Figure 1. Frozen mice exhibit decreased frequencies of peripheral B cells. Flow cytometric analysis of peripheral blood was utilized to determine B cell frequency. Normalized data are shown. Abbreviations: WT, wild-type; REF, homozygous reference mice; HET, heterozygous variant mice; VAR, homozygous variant mice. Mean (μ) and standard deviation (σ) are indicated.

Figure 2. Frozen mice exhibit decreased frequencies of peripheral IgM+ B cells. Flow cytometric analysis of peripheral blood was utilized to determine IgM+ B cell frequency. Normalized data are shown.
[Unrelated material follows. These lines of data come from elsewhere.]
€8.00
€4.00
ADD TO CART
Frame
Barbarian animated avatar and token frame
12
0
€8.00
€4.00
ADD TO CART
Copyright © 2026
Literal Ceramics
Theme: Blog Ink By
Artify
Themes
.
Abbreviations: WT, wild-type; REF, homozygous reference mice; HET, heterozygous variant mice; VAR, homozygous variant mice. Mean (μ) and standard deviation (σ) are indicated.

Figure 3. Frozen mice exhibit decreased percentages of peripheral IgD+ B cells. Flow cytometric analysis of peripheral blood was utilized to determine IgD+ B cell percentages. Normalized data are shown. Abbreviations: WT, wild-type; REF, homozygous reference mice; HET, heterozygous variant mice; VAR, homozygous variant mice. Mean (μ) and standard deviation (σ) are indicated.
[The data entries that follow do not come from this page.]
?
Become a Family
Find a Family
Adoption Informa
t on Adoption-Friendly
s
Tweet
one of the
Figure 4. Frozen mice exhibit increased frequencies of peripheral T cells. Flow cytometric analysis of peripheral blood was utilized to determine T cell frequency. Normalized data are shown. Abbreviations: WT, wild-type; REF, homozygous reference mice; HET, heterozygous variant mice; VAR, homozygous variant mice. Mean (μ) and standard deviation (σ) are indicated.

Figure 5. Frozen mice exhibit increased frequencies of peripheral CD8+ T cells. Flow cytometric analysis of peripheral blood was utilized to determine CD8+ T cell frequency. Normalized data are shown. Abbreviations: WT, wild-type; REF, homozygous reference mice; HET, heterozygous variant mice; VAR, homozygous variant mice. Mean (μ) and standard deviation (σ) are indicated.

Figure 6. Frozen mice exhibit diminished T-dependent IgG responses to recombinant Semliki Forest virus (rSFV)-encoded β-galactosidase (rSFV-β-gal). IgG levels were determined by ELISA. Normalized data are shown. Abbreviations: WT, wild-type; REF, homozygous reference mice; HET, heterozygous variant mice; VAR, homozygous variant mice. Mean (μ) and standard deviation (σ) are indicated.

Figure 7. Frozen mice exhibit diminished T-independent IgM responses to 4-hydroxy-3-nitrophenylacetyl-Ficoll (NP-Ficoll). IgM levels were determined by ELISA. Normalized data are shown. Abbreviations: WT, wild-type; REF, homozygous reference mice; HET, heterozygous variant mice; VAR, homozygous variant mice. Mean (μ) and standard deviation (σ) are indicated.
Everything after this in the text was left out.